Os números de assaltos nos cruzamentos de Curitiba caíram pela metade nos primeiros quatro meses de 2004 se comparado ao mesmo período do ano passado. Ao todo, foram 206 ocorrências registradas pela Polícia Militar neste ano, contra 407 registros em 2003. De acordo com o secretário de Estado da Segurança Pública, Luiz Fernando Delazari, a queda é resultado do trabalho estruturado e intenso da PM para coibir a criminalidade nos cruzamentos de Curitiba. “Quando o governador Roberto Requião assumiu o governo em janeiro de 2003, nós computávamos 197 assaltos em semáforos nos primeiros 30 dias do ano. Agora já reduzimos a média para cinqüenta assaltos por mês”, exemplificou.

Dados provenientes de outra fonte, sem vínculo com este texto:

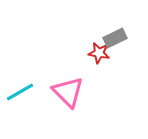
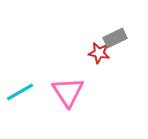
pink triangle: rotated 12 degrees clockwise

Estes números significam que, quando o novo Governo assumiu, pelo menos seis assaltos em cruzamentos aconteciam todos os dias em Curitiba. Agora, esta média é menor do que dois roubos por dia na cidade. “Com o programa Paraná contra o Crime, que colocou mais de mil policiais nas ruas de Curitiba e região estes números vão cair ainda mais”, disse Delazari.

De acordo com o chefe do Planejamento da Polícia Militar do Paraná, major César Alberto Souza, planos especiais foram montados para reduzir os índices de assaltos em semáforos. Ele explica que a PM intensificou o policiamento, colocando homens nos cruzamentos mais visados pelos ladrões. “Além disso, usamos a patrulha à paisana para saber como estes criminosos agiam antes, durante e depois do assalto para que pudéssemos prendê-los”, conta. O major usa como exemplo o cruzamento da avenida Comendador Franco com a rua Guabirotuba, nas proximidades da Vila das Torres. Este local é o campeão histórico no número de roubos nos semáforos. “Há dois anos o número de ocorrências por mês neste cruzamento era de 84. Neste ano, em quatro meses foram seis registros”, diz.

Como conseqüência da intensificação do policiamento contra este crime, o major explica que os ladrões migraram para outros pontos da cidade. Um deles é o cruzamento da Brigadeiro Franco com a avenida Sete de Setembro, com treze registros nos primeiros quatro meses deste ano. “Não são quadrilhas especializadas. Geralmente são adolescentes que aproveitam um momento de descuido do motorista ou um local sem policiamento fixo”, explicou Souza.

O chefe do setor de Planejamento da PM diz ainda que a ajuda da população é essencial para o combate aos assaltos nos semáforos. Segundo ele, a partir do momento que o motorista não telefona para o 190, dificulta o mapeamento dos locais mais visados pelos ladrões. “E se a pessoa telefona, mas não registra queixa na delegacia, o policial pode prender o assaltante, mas se não existe queixa temos que liberá-los”, diz.